[Collection entries]

---------------

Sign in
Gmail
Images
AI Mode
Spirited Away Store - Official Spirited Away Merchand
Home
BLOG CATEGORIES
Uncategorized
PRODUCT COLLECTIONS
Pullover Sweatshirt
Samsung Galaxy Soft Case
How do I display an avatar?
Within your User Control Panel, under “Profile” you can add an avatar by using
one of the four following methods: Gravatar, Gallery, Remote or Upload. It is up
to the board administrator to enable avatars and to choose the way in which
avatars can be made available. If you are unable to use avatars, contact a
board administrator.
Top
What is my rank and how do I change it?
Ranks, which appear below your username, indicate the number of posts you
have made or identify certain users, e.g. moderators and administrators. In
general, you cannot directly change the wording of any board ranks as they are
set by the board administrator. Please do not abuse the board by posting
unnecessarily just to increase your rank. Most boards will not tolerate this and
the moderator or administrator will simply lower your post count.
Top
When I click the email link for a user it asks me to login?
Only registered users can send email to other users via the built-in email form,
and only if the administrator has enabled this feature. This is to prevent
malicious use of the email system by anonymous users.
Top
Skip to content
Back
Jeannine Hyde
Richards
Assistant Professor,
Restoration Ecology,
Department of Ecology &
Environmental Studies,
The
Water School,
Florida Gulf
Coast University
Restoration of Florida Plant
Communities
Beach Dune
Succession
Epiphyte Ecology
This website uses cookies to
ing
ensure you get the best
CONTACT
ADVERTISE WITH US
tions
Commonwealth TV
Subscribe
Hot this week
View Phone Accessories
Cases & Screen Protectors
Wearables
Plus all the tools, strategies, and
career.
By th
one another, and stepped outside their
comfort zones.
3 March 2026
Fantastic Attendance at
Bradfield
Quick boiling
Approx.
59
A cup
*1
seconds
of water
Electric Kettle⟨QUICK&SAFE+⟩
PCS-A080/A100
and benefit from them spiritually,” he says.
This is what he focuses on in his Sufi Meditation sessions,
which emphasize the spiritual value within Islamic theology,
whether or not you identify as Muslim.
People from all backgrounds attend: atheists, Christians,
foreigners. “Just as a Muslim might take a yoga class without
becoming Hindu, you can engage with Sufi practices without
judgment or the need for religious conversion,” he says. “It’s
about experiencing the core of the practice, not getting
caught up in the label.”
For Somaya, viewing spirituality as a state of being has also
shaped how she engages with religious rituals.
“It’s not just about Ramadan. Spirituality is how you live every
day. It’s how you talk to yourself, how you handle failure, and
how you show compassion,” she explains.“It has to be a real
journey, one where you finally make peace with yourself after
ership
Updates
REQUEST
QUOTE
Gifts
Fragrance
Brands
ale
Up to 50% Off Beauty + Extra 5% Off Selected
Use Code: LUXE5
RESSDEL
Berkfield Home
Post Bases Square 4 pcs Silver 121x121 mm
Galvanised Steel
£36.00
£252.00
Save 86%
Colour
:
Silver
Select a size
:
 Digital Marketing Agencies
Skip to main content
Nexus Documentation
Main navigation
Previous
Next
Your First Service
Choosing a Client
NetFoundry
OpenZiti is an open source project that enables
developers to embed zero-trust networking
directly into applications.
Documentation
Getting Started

---------------

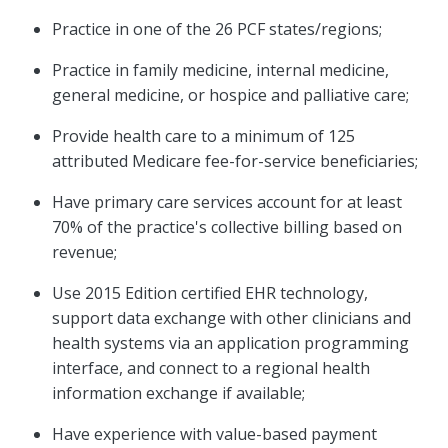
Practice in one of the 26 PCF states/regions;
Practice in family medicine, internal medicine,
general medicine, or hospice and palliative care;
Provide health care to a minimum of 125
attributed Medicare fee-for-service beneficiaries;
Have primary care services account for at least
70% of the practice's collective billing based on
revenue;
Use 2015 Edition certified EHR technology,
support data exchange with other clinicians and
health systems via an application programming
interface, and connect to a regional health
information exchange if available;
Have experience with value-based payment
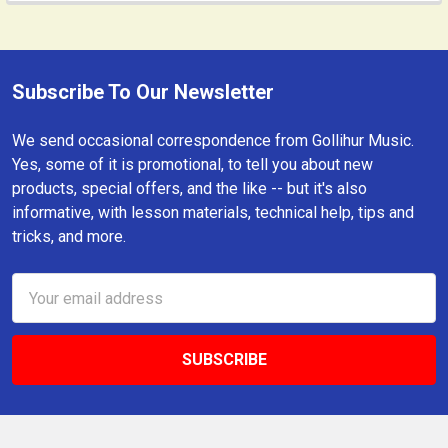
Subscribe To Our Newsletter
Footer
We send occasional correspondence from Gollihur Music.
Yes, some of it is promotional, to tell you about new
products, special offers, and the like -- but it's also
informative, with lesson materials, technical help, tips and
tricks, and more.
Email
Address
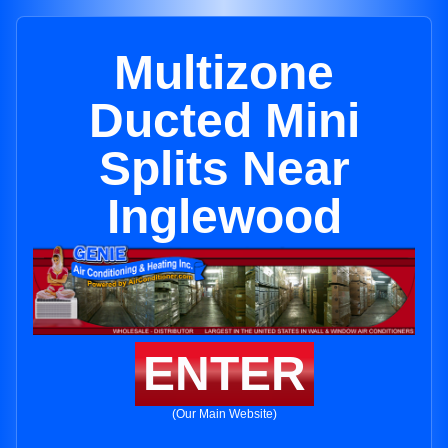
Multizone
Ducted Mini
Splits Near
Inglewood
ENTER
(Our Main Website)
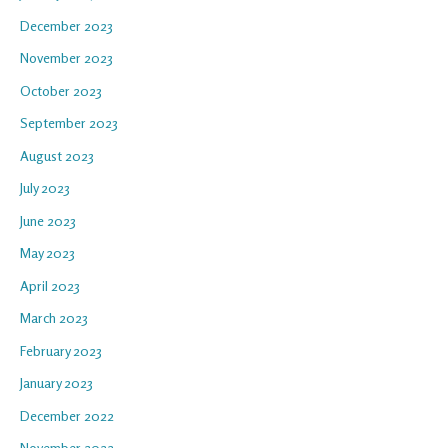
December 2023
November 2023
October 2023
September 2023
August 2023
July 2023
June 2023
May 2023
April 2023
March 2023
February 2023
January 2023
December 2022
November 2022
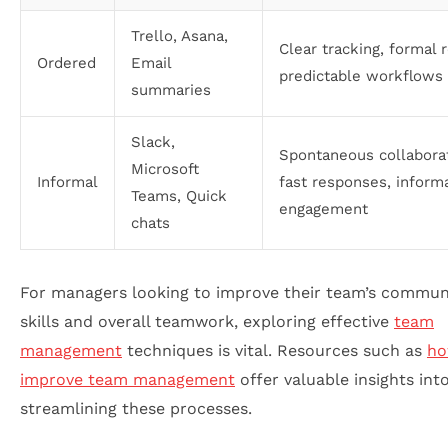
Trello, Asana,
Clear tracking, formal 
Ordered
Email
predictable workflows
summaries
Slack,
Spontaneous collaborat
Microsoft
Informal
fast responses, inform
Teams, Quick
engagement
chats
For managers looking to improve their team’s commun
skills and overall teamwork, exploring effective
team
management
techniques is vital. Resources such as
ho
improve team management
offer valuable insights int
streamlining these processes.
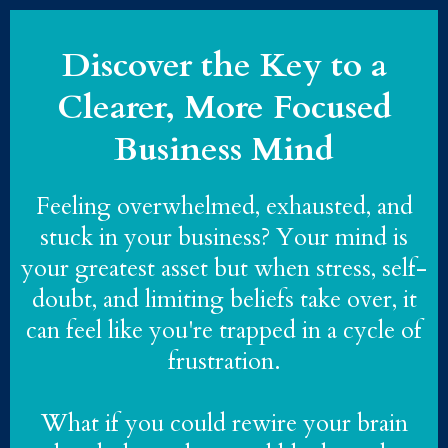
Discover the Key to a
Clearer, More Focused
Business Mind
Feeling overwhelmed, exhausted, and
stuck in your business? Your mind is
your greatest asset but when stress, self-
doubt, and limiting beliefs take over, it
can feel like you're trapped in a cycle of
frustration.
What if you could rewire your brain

---------------

_Aim of the task_
A word-for-word reproduction is needed of the lines above from the line containing "streamlining these processes." through the line containing "What if you could rewire your brain", with both ends kept and no pictures.

_Solution_
streamlining these processes.
Discover the Key to a
Clearer, More Focused
Business Mind
Feeling overwhelmed, exhausted, and
stuck in your business? Your mind is
your greatest asset but when stress, self-
doubt, and limiting beliefs take over, it
can feel like you're trapped in a cycle of
frustration.
What if you could rewire your brain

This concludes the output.